Re: Lock timeouts and unusual spikes in replication lag with logical parallel transaction streaming

From: Amit Kapila <amit(dot)kapila16(at)gmail(dot)com>
To: Zane Duffield <duffieldzane(at)gmail(dot)com>
Cc: pgsql-bugs(at)lists(dot)postgresql(dot)org
Subject: Re: Lock timeouts and unusual spikes in replication lag with logical parallel transaction streaming
Date: 2025-08-11 10:55:20
Message-ID: CAA4eK1Kn_B4UUiFMnZ6G50tRz2PRD7XSX8_B3CKkaMTXqtiwoQ@mail.gmail.com
Views: Whole Thread | Raw Message | Download mbox | Resend email
Thread:
Lists: pgsql-bugs

On Mon, Aug 11, 2025 at 11:51 AM Zane Duffield <duffieldzane(at)gmail(dot)com> wrote:
>
> In testing out the subscription parameter "streaming" we've noticed some unusual spikes in replay_lsn lag (and also confirmed_flush_lsn lag) when using "streaming = parallel".
> During the periods of unusual lag (when compared to a separate "streaming = off" subscriber) we also see some additional logging from the (replica) postgres server about waiting for / acquiring locks, as well as error messages about logical apply workers exiting.
>
> Then, today we found the logical replica stuck with a lag of about 30GB. The logs revealed a looping lock timeout with the parallel apply workers, the relevant section of which is attached.
>
> While these workers were stuck, we queried the pg_locks catalog table in an attempt to collect more information.

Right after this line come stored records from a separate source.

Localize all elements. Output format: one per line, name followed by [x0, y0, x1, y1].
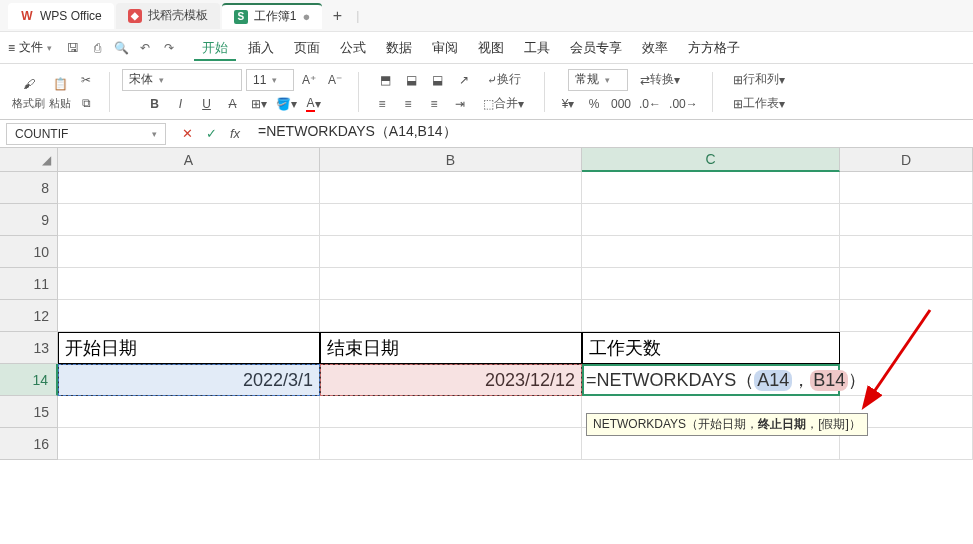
redo-icon[interactable]: ↷ [160, 39, 178, 57]
new-tab-button[interactable]: + [324, 3, 350, 29]
cell-b14[interactable]: 2023/12/12 [320, 364, 582, 396]
cell[interactable] [840, 332, 973, 364]
menu-tools[interactable]: 工具 [516, 35, 558, 61]
cell[interactable] [320, 236, 582, 268]
worksheet-button[interactable]: ⊞ 工作表▾ [725, 93, 793, 115]
increase-decimal-icon[interactable]: .00→ [667, 93, 700, 115]
row-header[interactable]: 16 [0, 428, 58, 460]
decrease-decimal-icon[interactable]: .0← [637, 93, 663, 115]
name-box[interactable]: COUNTIF ▾ [6, 123, 166, 145]
row-header[interactable]: 12 [0, 300, 58, 332]
menu-review[interactable]: 审阅 [424, 35, 466, 61]
menu-efficiency[interactable]: 效率 [634, 35, 676, 61]
row-header[interactable]: 11 [0, 268, 58, 300]
menu-page[interactable]: 页面 [286, 35, 328, 61]
menu-view[interactable]: 视图 [470, 35, 512, 61]
column-header-b[interactable]: B [320, 148, 582, 172]
font-name-combo[interactable]: 宋体 ▾ [122, 69, 242, 91]
cell[interactable] [320, 268, 582, 300]
wrap-button[interactable]: ⤶ 换行 [479, 69, 529, 91]
tab-workbook[interactable]: S 工作簿1 ● [222, 3, 323, 29]
cell[interactable] [58, 204, 320, 236]
align-top-icon[interactable]: ⬒ [375, 69, 397, 91]
strikethrough-button[interactable]: A [222, 93, 244, 115]
column-header-d[interactable]: D [840, 148, 973, 172]
cell-a14[interactable]: 2022/3/1 [58, 364, 320, 396]
cell[interactable] [582, 204, 840, 236]
underline-button[interactable]: U [196, 93, 218, 115]
file-menu[interactable]: ≡ 文件 ▾ [8, 39, 52, 56]
cell[interactable] [58, 268, 320, 300]
currency-icon[interactable]: ¥▾ [557, 93, 579, 115]
cell[interactable] [840, 236, 973, 268]
cell[interactable] [58, 236, 320, 268]
column-header-c[interactable]: C [582, 148, 840, 172]
cell[interactable] [320, 300, 582, 332]
row-header[interactable]: 10 [0, 236, 58, 268]
paste-icon[interactable]: 📋 [49, 73, 71, 95]
copy-icon[interactable]: ⧉ [75, 92, 97, 114]
align-center-icon[interactable]: ≡ [397, 93, 419, 115]
align-right-icon[interactable]: ≡ [423, 93, 445, 115]
font-color-button[interactable]: A▾ [303, 93, 325, 115]
row-header[interactable]: 9 [0, 204, 58, 236]
tab-templates[interactable]: ◆ 找稻壳模板 [116, 3, 220, 29]
inline-formula-editor[interactable]: =NETWORKDAYS（A14，B14） [582, 364, 870, 396]
cell[interactable] [582, 172, 840, 204]
confirm-formula-button[interactable]: ✓ [202, 125, 220, 143]
orientation-icon[interactable]: ↗ [453, 69, 475, 91]
row-header[interactable]: 13 [0, 332, 58, 364]
font-size-combo[interactable]: 11 ▾ [246, 69, 294, 91]
increase-font-icon[interactable]: A⁺ [298, 69, 320, 91]
cell[interactable] [320, 396, 582, 428]
bold-button[interactable]: B [144, 93, 166, 115]
border-button[interactable]: ⊞▾ [248, 93, 270, 115]
fill-color-button[interactable]: 🪣▾ [274, 93, 299, 115]
preview-icon[interactable]: 🔍 [112, 39, 130, 57]
save-icon[interactable]: 🖫 [64, 39, 82, 57]
number-format-combo[interactable]: 常规 ▾ [568, 69, 628, 91]
comma-icon[interactable]: 000 [609, 93, 633, 115]
cut-icon[interactable]: ✂ [75, 69, 97, 91]
function-tooltip[interactable]: NETWORKDAYS（开始日期，终止日期，[假期]） [586, 413, 868, 436]
cell-b13[interactable]: 结束日期 [320, 332, 582, 364]
cell[interactable] [58, 300, 320, 332]
menu-member[interactable]: 会员专享 [562, 35, 630, 61]
cell[interactable] [320, 172, 582, 204]
cancel-formula-button[interactable]: ✕ [178, 125, 196, 143]
cell[interactable] [840, 204, 973, 236]
menu-start[interactable]: 开始 [194, 35, 236, 61]
menu-data[interactable]: 数据 [378, 35, 420, 61]
italic-button[interactable]: I [170, 93, 192, 115]
align-left-icon[interactable]: ≡ [371, 93, 393, 115]
print-icon[interactable]: ⎙ [88, 39, 106, 57]
rowcol-button[interactable]: ⊞ 行和列▾ [725, 69, 793, 91]
cell[interactable] [840, 172, 973, 204]
cell[interactable] [582, 268, 840, 300]
row-header[interactable]: 15 [0, 396, 58, 428]
cell[interactable] [582, 300, 840, 332]
decrease-font-icon[interactable]: A⁻ [324, 69, 346, 91]
row-header[interactable]: 8 [0, 172, 58, 204]
undo-icon[interactable]: ↶ [136, 39, 154, 57]
align-bottom-icon[interactable]: ⬓ [427, 69, 449, 91]
fx-button[interactable]: fx [226, 125, 244, 143]
menu-formula[interactable]: 公式 [332, 35, 374, 61]
format-painter-icon[interactable]: 🖌 [18, 73, 40, 95]
column-header-a[interactable]: A [58, 148, 320, 172]
percent-icon[interactable]: % [583, 93, 605, 115]
cell-a13[interactable]: 开始日期 [58, 332, 320, 364]
align-middle-icon[interactable]: ⬓ [401, 69, 423, 91]
cell[interactable] [58, 172, 320, 204]
cell[interactable] [58, 428, 320, 460]
cell-c13[interactable]: 工作天数 [582, 332, 840, 364]
menu-insert[interactable]: 插入 [240, 35, 282, 61]
formula-input[interactable]: =NETWORKDAYS（A14,B14） [250, 123, 973, 145]
indent-icon[interactable]: ⇥ [449, 93, 471, 115]
cell[interactable] [58, 396, 320, 428]
cell[interactable] [840, 268, 973, 300]
cell[interactable] [840, 300, 973, 332]
menu-ffgz[interactable]: 方方格子 [680, 35, 748, 61]
merge-button[interactable]: ⬚ 合并▾ [475, 93, 532, 115]
row-header[interactable]: 14 [0, 364, 58, 396]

The query itself, and the resulting data (run with "\watch 1") are attached.
>
> What I see in the output is that the lead apply worker (pid 2857187) is blocking the parallel worker (pid 2857523), then later another parallel worker (pid 2861846) is also blocking the lead apply worker (pid 2857187).
> What I can't see, is anything blocking pid 2861846, and the logs don't show much about this worker (only that it starts and then is terminated). It's not clear to me whether this is a deadlock, or a case where we need to increase the lock_timeout (we didn't try).
>

It is not the case of deadlock. Increasing lock_timeout could only
help if the parallel worker (2861846) is slow but still processing the
changes but if it is stuck in some other wait like LWLock then it
won't help. The key part of the puzzle is what exactly the process
2861846 is busy with? You can either share more server LOGs for that
or it would be better to increase the LOG level to DEBUG-1/2 to see if
we can get some more information about process 2861846.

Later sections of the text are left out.